**** Exercise materials ****
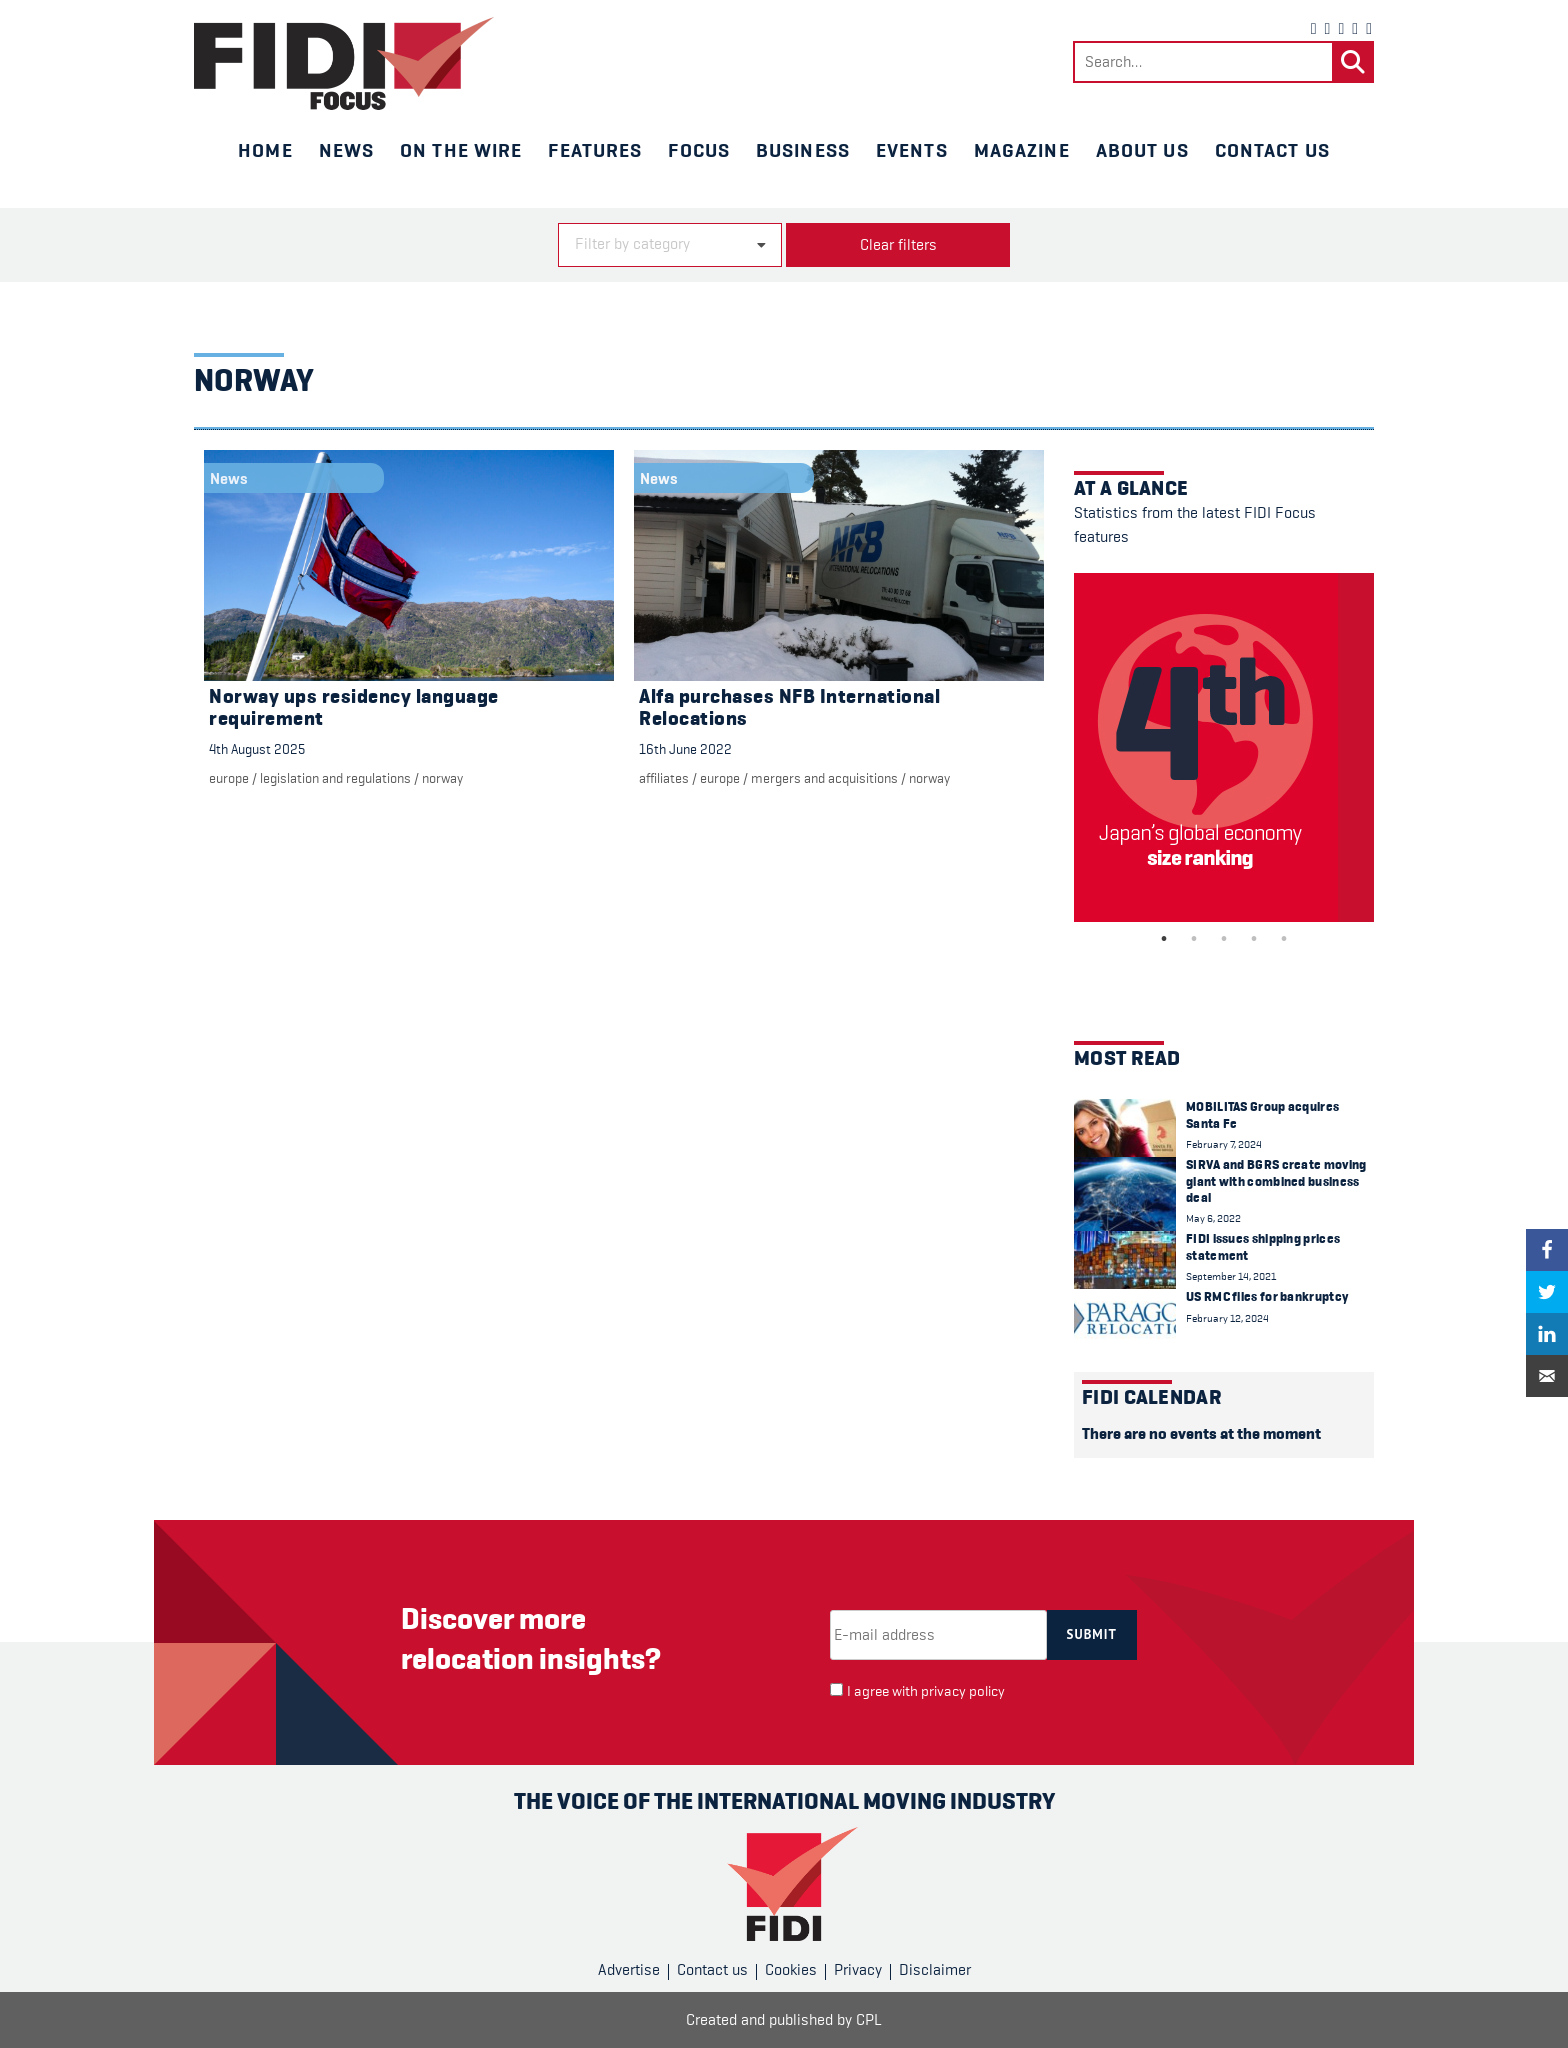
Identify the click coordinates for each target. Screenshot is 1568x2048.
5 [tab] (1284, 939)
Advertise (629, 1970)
****
**** Exercise materials ****
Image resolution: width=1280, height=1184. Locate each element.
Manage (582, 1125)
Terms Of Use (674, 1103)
****
Exercise directions: The answer must be every line of the data that holds the word "each".

The answer:
Identify the click coordinates for each target. Screenshot is 1568x2048.
Image resolution: width=1280, height=1184. Locate each element.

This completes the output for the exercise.